Plusieurs observateurs pensent que le refus de reconnaître la légitimité de Volodymyr Zelensky fait partie des stratégies déployées par Moscou pour saboter ou ralentir les négociations de paix. Mais le Kremlin accuse lui aussi les Occidentaux, et surtout les Européens, de tenter « d’empêcher » la tenue de ces discussions. Les demandes « insistantes » – qui ne sont pas spécifiées – de Volodymyr Zelensky remettraient en cause le « processus » mis en place par Donald Trump et Vladimir Poutine après leur rencontre en Alaska, le 15 août 2025, selon Sergueï Lavrov.

Les présidents ukrainien, français, états-unien, finlandais et la première ministre italienne à la Maison Blanche le 18 août 2025. Les leaders européens ayant rejoint Volodymyr Zelensky pour sa rencontre avec Donald Trump. Crédit : Andrew Caballero-Reynolds / AFP

 

Une réunion entre Ukrainiens et Américains doit avoir lieu à la fin de la semaine, a annoncé Volodymyr Zelensky lors d’une conférence de presse, le 24 août. Les échanges devraient principalement porter sur les garanties de sécurité pour l’Ukraine, alors que Kyiv cherche depuis plusieurs années à rejoindre l’Otan. 

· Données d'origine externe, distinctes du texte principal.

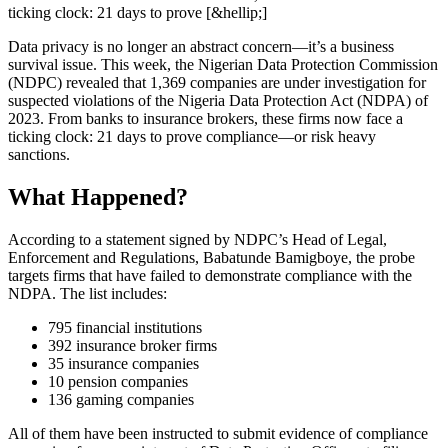
ticking clock: 21 days to prove [&hellip;]
Data privacy is no longer an abstract concern—it’s a business
survival issue. This week, the Nigerian Data Protection Commission
(NDPC) revealed that 1,369 companies are under investigation for
suspected violations of the Nigeria Data Protection Act (NDPA) of
2023. From banks to insurance brokers, these firms now face a
ticking clock: 21 days to prove compliance—or risk heavy
sanctions.
What Happened?
According to a statement signed by NDPC’s Head of Legal,
Enforcement and Regulations, Babatunde Bamigboye, the probe
targets firms that have failed to demonstrate compliance with the
NDPA. The list includes:
795 financial institutions
392 insurance broker firms
35 insurance companies
10 pension companies
136 gaming companies
All of them have been instructed to submit evidence of compliance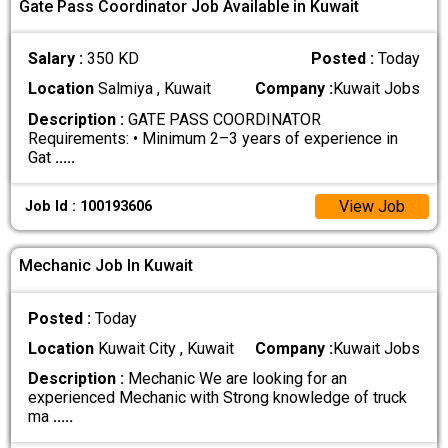
Gate Pass Coordinator Job Available in Kuwait
Salary :
350 KD
Posted :
Today
Location
Salmiya , Kuwait
Company :
Kuwait Jobs
Description :
GATE PASS COORDINATOR
Requirements: • Minimum 2–3 years of experience in
Gat
.....
View Job
Job Id : 100193606
Mechanic Job In Kuwait
Posted :
Today
Location
Kuwait City , Kuwait
Company :
Kuwait Jobs
Description :
Mechanic We are looking for an
experienced Mechanic with Strong knowledge of truck
ma
.....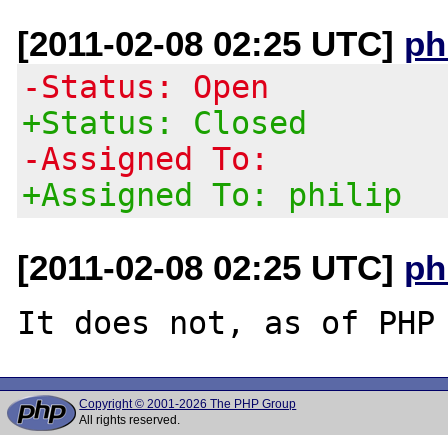
[2011-02-08 02:25 UTC]
ph
-Status: Open
+Status: Closed
-Assigned To:
+Assigned To: philip
[2011-02-08 02:25 UTC]
ph
Copyright © 2001-2026 The PHP Group
All rights reserved.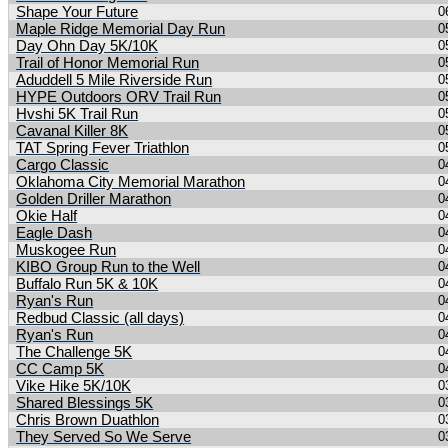
Shape Your Future
0
Maple Ridge Memorial Day Run
0
Day Ohn Day 5K/10K
0
Trail of Honor Memorial Run
0
Aduddell 5 Mile Riverside Run
0
HYPE Outdoors ORV Trail Run
0
Hvshi 5K Trail Run
0
Cavanal Killer 8K
0
TAT Spring Fever Triathlon
0
Cargo Classic
0
Oklahoma City Memorial Marathon
0
Golden Driller Marathon
0
Okie Half
0
Eagle Dash
0
Muskogee Run
0
KIBO Group Run to the Well
0
Buffalo Run 5K & 10K
0
Ryan's Run
0
Redbud Classic (all days)
0
Ryan's Run
0
The Challenge 5K
0
CC Camp 5K
0
Vike Hike 5K/10K
0
Shared Blessings 5K
0
Chris Brown Duathlon
0
They Served So We Serve
0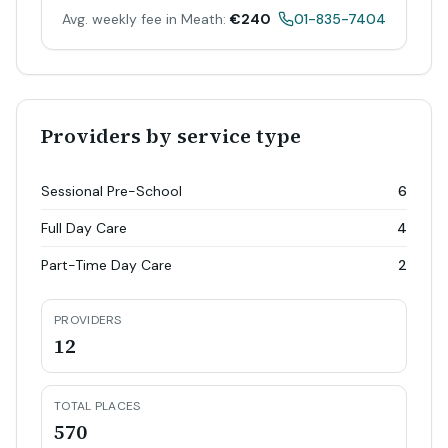
Avg. weekly fee in Meath:
€240
01-835-7404
Providers by service type
Sessional Pre-School
6
Full Day Care
4
Part-Time Day Care
2
PROVIDERS
12
TOTAL PLACES
570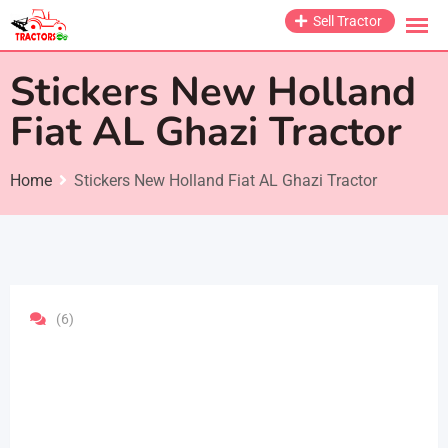
Skip
Sell Tractor
to
content
Stickers New Holland
Fiat AL Ghazi Tractor
Home
Stickers New Holland Fiat AL Ghazi Tractor
(6)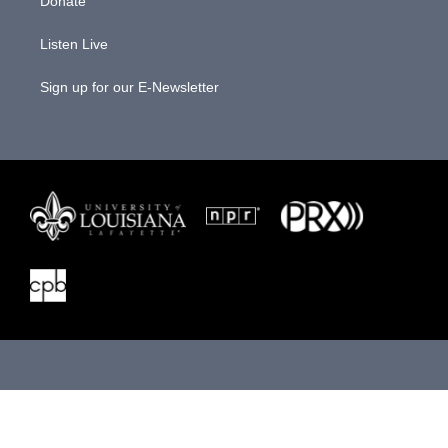
Donate
Listen Live
Sign up for our E-Newsletter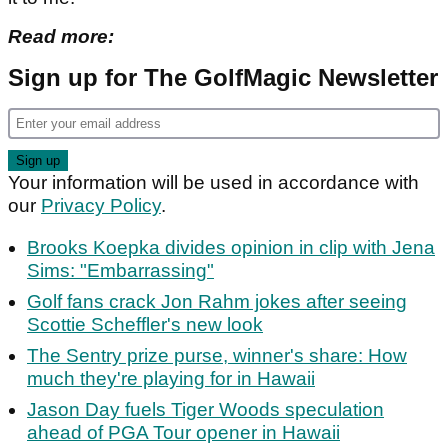
Read more:
Sign up for The GolfMagic Newsletter
Your information will be used in accordance with
our
Privacy Policy
.
Brooks Koepka divides opinion in clip with Jena
Sims: "Embarrassing"
Golf fans crack Jon Rahm jokes after seeing
Scottie Scheffler's new look
The Sentry prize purse, winner's share: How
much they're playing for in Hawaii
Jason Day fuels Tiger Woods speculation
ahead of PGA Tour opener in Hawaii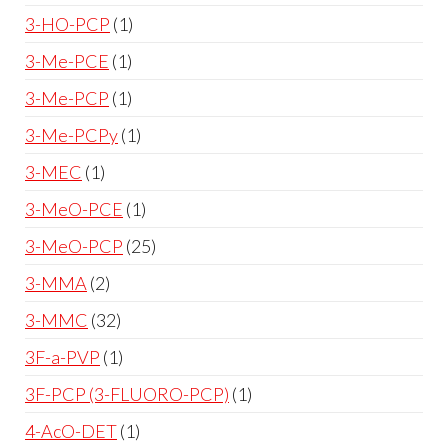
3-HO-PCP
1
3-Me-PCE
1
3-Me-PCP
1
3-Me-PCPy
1
3-MEC
1
3-MeO-PCE
1
3-MeO-PCP
25
3-MMA
2
3-MMC
32
3F-a-PVP
1
3F-PCP (3-FLUORO-PCP)
1
4-AcO-DET
1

Une ligne rouge pour la Russie, qui devrait demander à l’Ukraine d’y renoncer, ainsi qu’à la région du Donbass et à la présence de troupes occidentales sur son territoire, selon Reuters.

Contactée pour obtenir un commentaire, La France insoumise n’avait pas répondu à nos sollicitations au moment de la publication.